Penn State Dairy Herd Metrics
Today's higher feed costs impact not only the lactating herd, but the replacements being raised as well. This increased investment cost for replacement animals has producers examining their heifer inventories and replacement needs. There are several key metrics that are used to determine each of these heifer related needs, and are the basis of the Penn State Dairy Herd Metrics application.
Knowing how many replacements you need and produce annually to achieve your dairy's goals (maintain herd size, expand, or downsize) is a key to managing heifer inventories. These numbers are easy to calculate with a few key herd metrics: herd size (HS; milking and dry cows), average age at first calving (AFC), herd cull rate (CR), calving interval (CI), calf sex ratio (SR), calf mortality rate (CM), and the non-completion rate of heifers (NCR; heifers that enter the replacement growing business but do not enter the dairy herd).
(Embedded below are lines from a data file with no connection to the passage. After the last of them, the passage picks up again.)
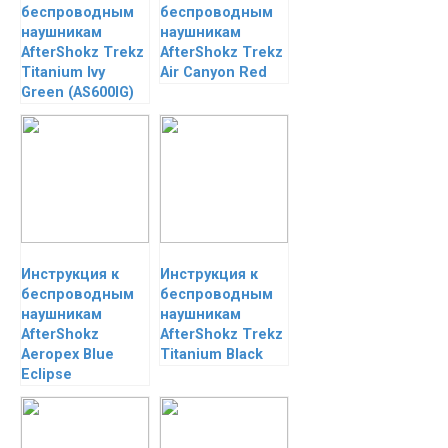
беспроводным
беспроводным
наушникам
наушникам
AfterShokz Trekz
AfterShokz Trekz
Titanium Ivy
Air Canyon Red
Green (AS600IG)
Инструкция к
Инструкция к
беспроводным
беспроводным
наушникам
наушникам
AfterShokz
AfterShokz Trekz
Aeropex Blue
Titanium Black
Eclipse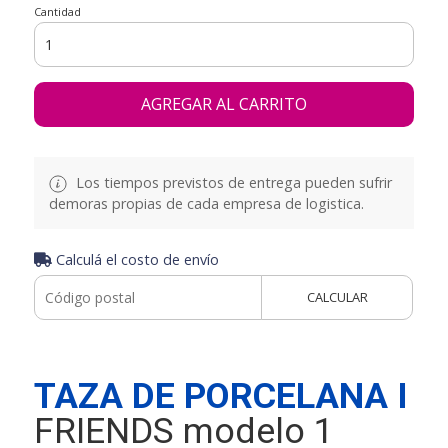
Cantidad
AGREGAR AL CARRITO
Los tiempos previstos de entrega pueden sufrir
demoras propias de cada empresa de logistica.
Calculá el costo de envío
CALCULAR
TAZA DE PORCELANA I
FRIENDS modelo 1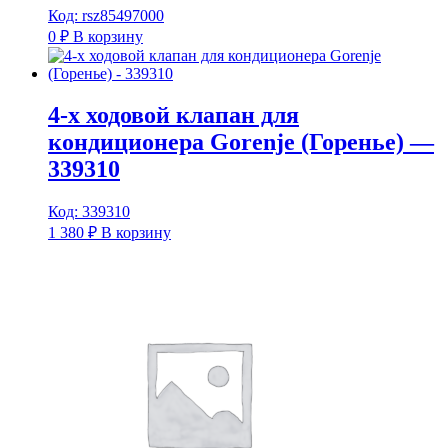
Код: rsz85497000
0
₽
В корзину
4-х ходовой клапан для
кондиционера Gorenje (Горенье) —
339310
Код: 339310
1 380
₽
В корзину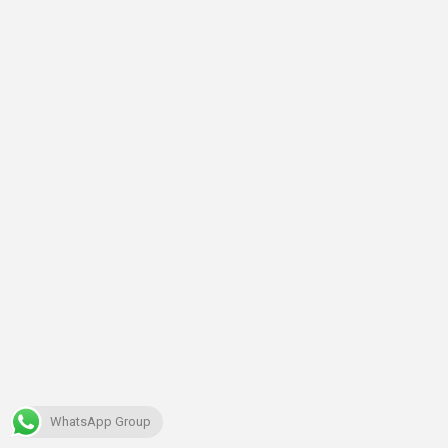
WhatsApp Group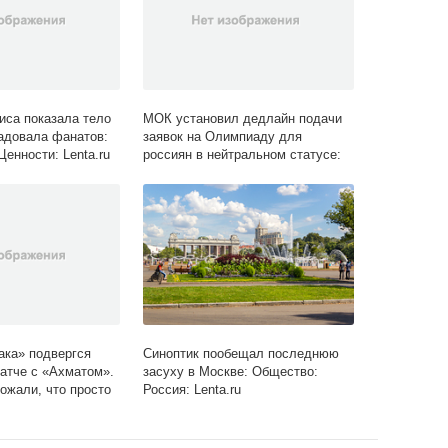
иса показала тело
МОК установил дедлайн подачи
радовала фанатов:
заявок на Олимпиаду для
енности: Lenta.ru
россиян в нейтральном статусе:
Олимпиада: Спорт: Lenta.ru
ака» подвергся
Синоптик пообещал последнюю
атче с «Ахматом».
засуху в Москве: Общество:
ожали, что просто
Россия: Lenta.ru
ни не уедут:
 Lenta.ru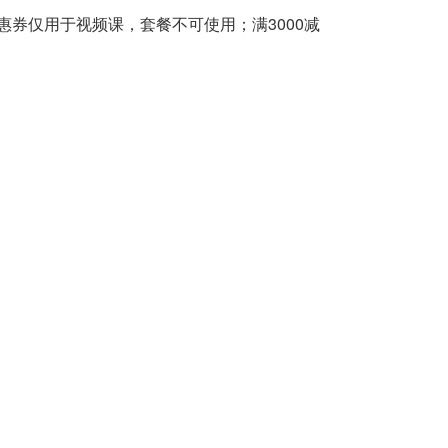
上优惠券仅用于视频课，套餐不可使用；满3000减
The formula to estimate the number of heifers needed annually is:
HS x (AFC ÷ 24) x CR x (1 + NCR)
The formula to estimate the number of heifers produced annually is:
HS x 12 ÷ CI x SR x (1 - CM) x 24 ÷ AFC
Both calculations rely on accurate estimates of the key herd metrics.
Dairy Herd Metrics App
To assist producers and consultants with determining these values, the Penn State Extension Dairy Team developed a mobile app and website called Penn State Dairy Herd Metrics App. This site is accessible from any Windows, Android, or Apple computer, tablet, or smartphone with an internet connection. The app has four basic sections: data entry, inventory graph, saved scenarios, and assessing economics. Each section provides a unique opportunity to evaluate an individual herd's current position and the possibilities that may be achievable. The site uses the same login for existing users of the DairyCents , DairyCents Pro , or CropCents apps, or a new user account may be registered for free. The login is needed to store and retrieve potential scenarios.
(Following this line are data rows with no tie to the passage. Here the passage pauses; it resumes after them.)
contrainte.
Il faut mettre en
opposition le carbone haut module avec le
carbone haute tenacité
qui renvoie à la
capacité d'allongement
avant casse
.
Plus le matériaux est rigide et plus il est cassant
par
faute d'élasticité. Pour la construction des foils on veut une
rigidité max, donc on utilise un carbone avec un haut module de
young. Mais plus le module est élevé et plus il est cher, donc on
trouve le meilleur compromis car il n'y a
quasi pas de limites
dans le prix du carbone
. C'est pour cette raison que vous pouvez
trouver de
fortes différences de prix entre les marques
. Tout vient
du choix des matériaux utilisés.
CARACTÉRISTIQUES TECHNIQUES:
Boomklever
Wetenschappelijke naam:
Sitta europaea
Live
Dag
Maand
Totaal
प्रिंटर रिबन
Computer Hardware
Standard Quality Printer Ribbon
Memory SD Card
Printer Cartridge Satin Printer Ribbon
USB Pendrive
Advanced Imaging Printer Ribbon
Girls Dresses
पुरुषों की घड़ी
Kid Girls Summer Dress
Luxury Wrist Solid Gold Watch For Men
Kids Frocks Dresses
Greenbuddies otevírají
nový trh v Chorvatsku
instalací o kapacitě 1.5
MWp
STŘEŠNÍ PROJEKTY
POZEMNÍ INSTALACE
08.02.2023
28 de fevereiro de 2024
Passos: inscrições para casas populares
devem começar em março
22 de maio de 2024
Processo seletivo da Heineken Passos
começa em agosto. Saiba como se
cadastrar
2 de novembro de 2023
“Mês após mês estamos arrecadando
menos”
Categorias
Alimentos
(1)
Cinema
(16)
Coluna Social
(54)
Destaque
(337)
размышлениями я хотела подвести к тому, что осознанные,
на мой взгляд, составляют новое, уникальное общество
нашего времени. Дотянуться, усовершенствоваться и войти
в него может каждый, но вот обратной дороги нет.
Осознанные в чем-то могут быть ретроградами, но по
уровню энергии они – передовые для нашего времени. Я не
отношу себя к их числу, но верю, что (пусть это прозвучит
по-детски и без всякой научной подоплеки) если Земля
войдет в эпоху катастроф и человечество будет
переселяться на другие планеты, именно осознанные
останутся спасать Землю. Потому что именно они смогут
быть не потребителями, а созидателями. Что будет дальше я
Logging into the app, users have the option to enter data or retrieve a stored scenario. Data entry takes the user to the page to enter the seven key herd metrics listed above. For assistance in determining these metrics, visit the how to video at the bottom of the page for assistance in finding reliable sources of data for the herd metrics.
Once the metrics are entered, click on the calculate button to determine the annual number of heifers needed and the annual number of heifers produced. Once calculated, the user may adjust an individual metric and click calculate to readjust the entries. The user will now have the option to graph the entered data in the herd metric diagram, test other scenarios, or assess economics of the heifer inventories.
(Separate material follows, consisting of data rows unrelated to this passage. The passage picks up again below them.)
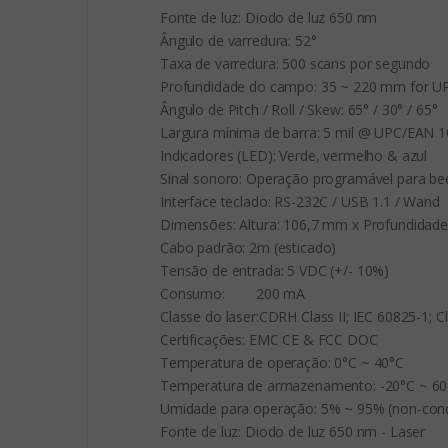
Fonte de luz: Diodo de luz 650 nm

Ângulo de varredura: 52°

Taxa de varredura: 500 scans por segundo

Profundidade do campo: 35 ~ 220 mm for U
Ângulo de Pitch / Roll / Skew: 65° / 30° / 65°

Largura mínima de barra: 5 mil @ UPC/EAN 1
Indicadores (LED): Verde, vermelho & azul

Sinal sonoro: Operação programável para bee
Interface teclado: RS-232C / USB 1.1 / Wand

Dimensões: Altura: 106,7 mm x Profundidade
Cabo padrão: 2m (esticado)

Tensão de entrada: 5 VDC (+/- 10%)

Consumo:	200 mA

Classe do laser:CDRH Class II; IEC 60825-1; Cla
Certificações: EMC CE & FCC DOC

Temperatura de operação: 0°C ~ 40°C

Temperatura de armazenamento: -20°C ~ 60°
Umidade para operação: 5% ~ 95% (non-conde
Fonte de luz: Diodo de luz 650 nm - Laser
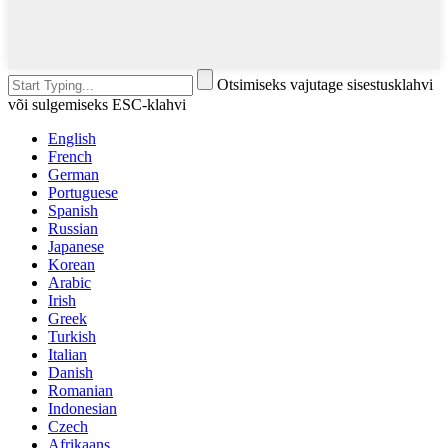
Otsimiseks vajutage sisestusklahvi
või sulgemiseks ESC-klahvi
English
French
German
Portuguese
Spanish
Russian
Japanese
Korean
Arabic
Irish
Greek
Turkish
Italian
Danish
Romanian
Indonesian
Czech
Afrikaans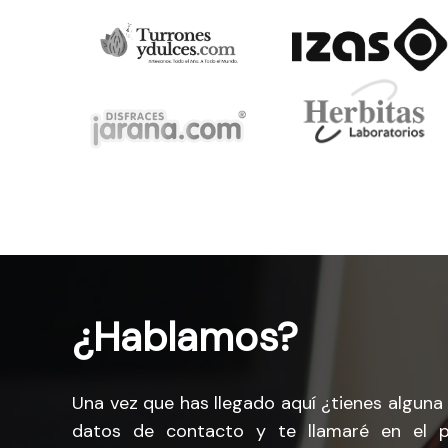
¿Hablamos?
Una vez que has llegado aquí ¿tienes algun
datos de contacto y te llamaré en el 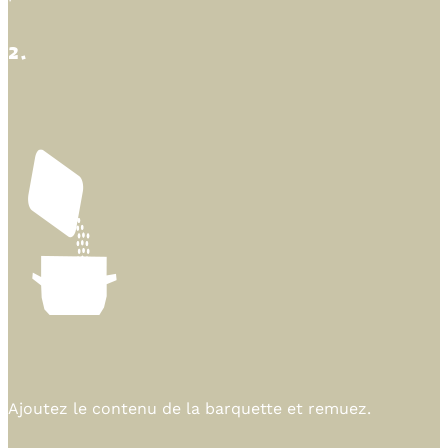
2.
Ajoutez le contenu de la barquette et remuez.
For further information on heifer nutrition, health, and economics, be sure to visit the Penn State Extension Dairy Team pages for Calves and Heifers.
The graph feature displays the entered metrics and their impact on the heifer system and the lactating herd. It is meant to express where potential management limitations or bottlenecks exist. It is only available to the original data entered.
Users have the option to create and save scenarios within their accounts. This allows for a comparison of potential "what-if" options to the original metrics of the herd. Selecting create a scenario will create a copy of the current data in a second column. The user then can adjust any and all metrics and see its impact on the annual heifer needs and production. This is a great feature to see what might need to happen to achieve a herd's heifer goals.
The final section of the app is the assessing economics feature. Users will need to enter an achievable or current price per head for culled cow sales for beef, cull cow sales for dairy, and price of replacement heifers. After entering this information and selecting to calculate results, the app will determine the annual gross amount possible if all culled cows went to beef and the annual gross amount if all cull cows went for dairy. This is based on the original cull rate entered and not a scenario cull rate. The app will then determine the potential gross profit if the number of heifers produced exceeds the number of heifers needed, or the potential cost to maintain herd size if the number of heifers produced does not achieve the rate at which heifers are needed. These values are reliant on both accuracy of the prices entered and the herd metrics entered, and merely show the potential to an operation and not actual revenues.
Controlling costs is just as important as ensuring the quality and quantity of heifers entering the dairy herd. Understanding a herd's unique heifer needs and availability based on key herd metrics can achieve insight into potential limitations or excess availability of heifers. Controlling these metrics to improve access to replacement opens the dairy business to greater control of quality of heifers becoming their next lactating herd participants.